(Saved data entries)
-- Opening Marker --

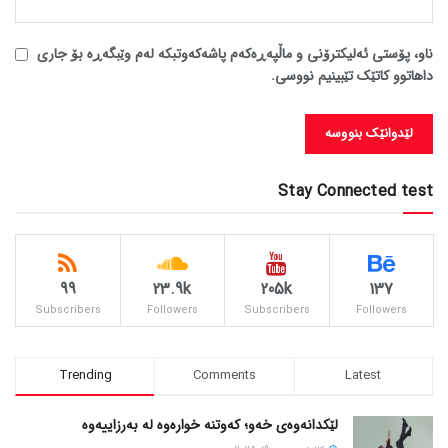
ناو، پۆستی ئەلیکترۆنی و ماڵپەڕەکەم پاشەکەوتبکە لەم وێبگەڕە بۆ جاری
داهاتوو کاتێک تێبینیم نووسی.
Stay Connected test
99
23.9k
205k
137
Subscribers
Followers
Subscribers
Followers
Trending
Comments
Latest
لێکدانەوەی خەو؛ کەوتنە خوارەوە لە بەرزاییەوە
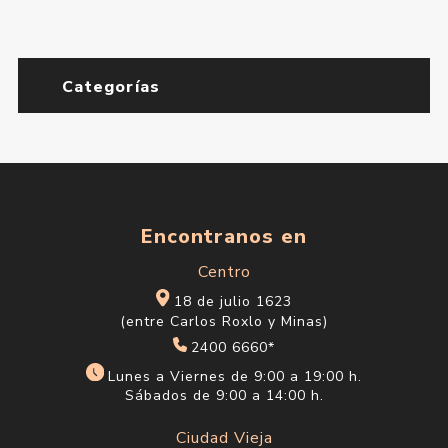
Categorías
Encontranos en
Centro
18 de julio 1623
(entre Carlos Roxlo y Minas)
2400 6660*
Lunes a Viernes de 9:00 a 19:00 h.
Sábados de 9:00 a 14:00 h.
Ciudad Vieja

-- Closing Marker --

Work request: Exact repetition of each line above is expected; images are to be omitted.

Solution below:
ناو، پۆستی ئەلیکترۆنی و ماڵپەڕەکەم پاشەکەوتبکە لەم وێبگەڕە بۆ جاری
داهاتوو کاتێک تێبینیم نووسی.
Stay Connected test
99
23.9k
205k
137
Subscribers
Followers
Subscribers
Followers
Trending
Comments
Latest
لێکدانەوەی خەو؛ کەوتنە خوارەوە لە بەرزاییەوە
Categorías
Encontranos en
Centro
18 de julio 1623
(entre Carlos Roxlo y Minas)
2400 6660*
Lunes a Viernes de 9:00 a 19:00 h.
Sábados de 9:00 a 14:00 h.
Ciudad Vieja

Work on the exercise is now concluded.